Segment Start: Extracted information

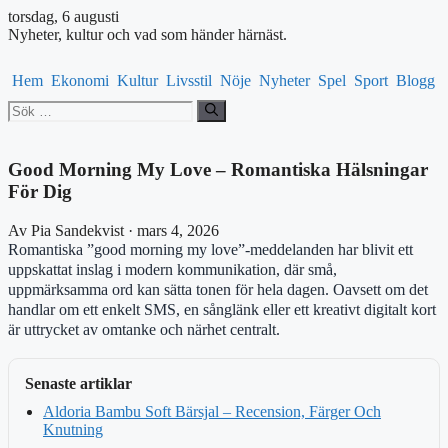
torsdag, 6 augusti
Nyheter, kultur och vad som händer härnäst.
Hem
Ekonomi
Kultur
Livsstil
Nöje
Nyheter
Spel
Sport
Blogg
Sök
efter:
Good Morning My Love – Romantiska Hälsningar
För Dig
Av Pia Sandekvist · mars 4, 2026
Romantiska ”good morning my love”-meddelanden har blivit ett
uppskattat inslag i modern kommunikation, där små,
uppmärksamma ord kan sätta tonen för hela dagen. Oavsett om det
handlar om ett enkelt SMS, en sånglänk eller ett kreativt digitalt kort
är uttrycket av omtanke och närhet centralt.
Senaste artiklar
Aldoria Bambu Soft Bärsjal – Recension, Färger Och
Knutning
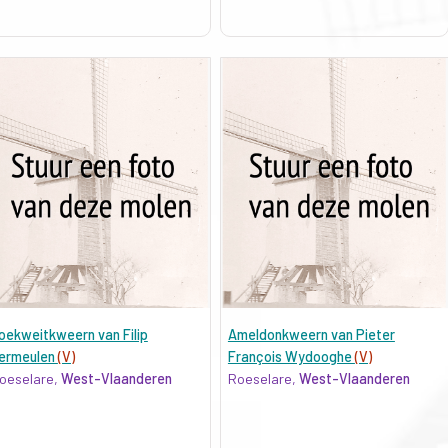
oekweitkweern van Filip
Ameldonkweern van Pieter
ermeulen
(V)
François Wydooghe
(V)
oeselare,
West-Vlaanderen
Roeselare,
West-Vlaanderen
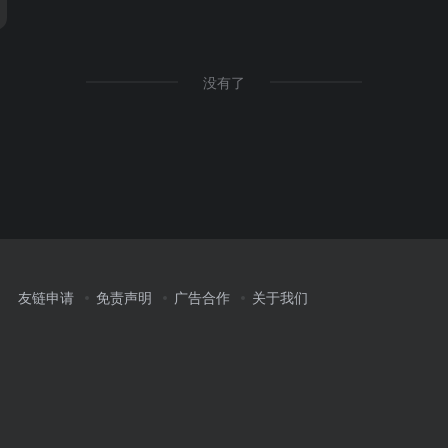
没有了
友链申请
免责声明
广告合作
关于我们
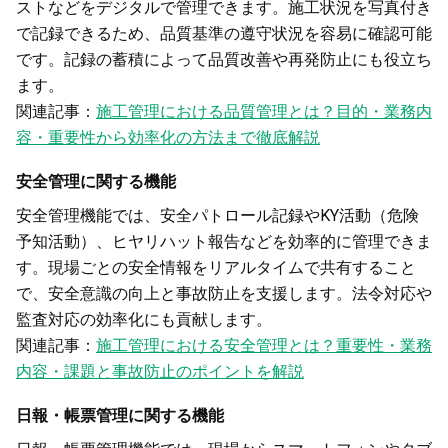
ストなどをデジタルで管理できます。施工状況を写真付き
で記録できるため、品質基準の遵守状況を容易に確認可能
です。記録の蓄積によって品質改善や再発防止にも役立ち
ます。
関連記事：
施工管理における品質管理とは？目的・業務内
容・重要性から効率化の方法まで徹底解説
安全管理に関する機能
安全管理機能では、安全パトロール記録やKY活動（危険
予知活動）、ヒヤリハット報告などを効率的に管理できま
す。現場ごとの安全情報をリアルタイムで共有すること
で、安全意識の向上と事故防止を支援します。法令対応や
監査対応の効率化にも貢献します。
関連記事：
施工管理における安全管理とは？重要性・業務
内容・課題と事故防止のポイントを解説
日報・帳票管理に関する機能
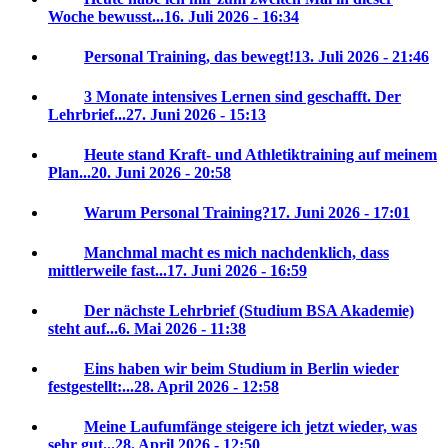
Woche bewusst...
16. Juli 2026 - 16:34
Personal Training, das bewegt!
13. Juli 2026 - 21:46
3 Monate intensives Lernen sind geschafft. Der
Lehrbrief...
27. Juni 2026 - 15:13
Heute stand Kraft- und Athletiktraining auf meinem
Plan...
20. Juni 2026 - 20:58
Warum Personal Training?
17. Juni 2026 - 17:01
Manchmal macht es mich nachdenklich, dass
mittlerweile fast...
17. Juni 2026 - 16:59
Der nächste Lehrbrief (Studium BSA Akademie)
steht auf...
6. Mai 2026 - 11:38
Eins haben wir beim Studium in Berlin wieder
festgestellt:...
28. April 2026 - 12:58
Meine Laufumfänge steigere ich jetzt wieder, was
sehr gut...
28. April 2026 - 12:50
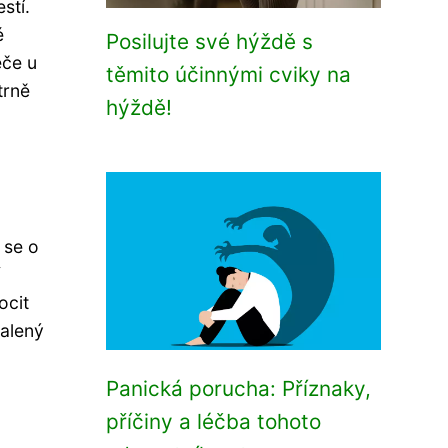
stí.
é
Posilujte své hýždě s
éče u
těmito účinnými cviky na
trně
hýždě!
 se o
ocit
malený
Panická porucha: Příznaky,
příčiny a léčba tohoto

Segment End: Extracted information

• About this task: Would you show each line of the listing above that has the string "Personal"?

• Answer to the problem:
Personal Training, das bewegt!
Warum Personal Training?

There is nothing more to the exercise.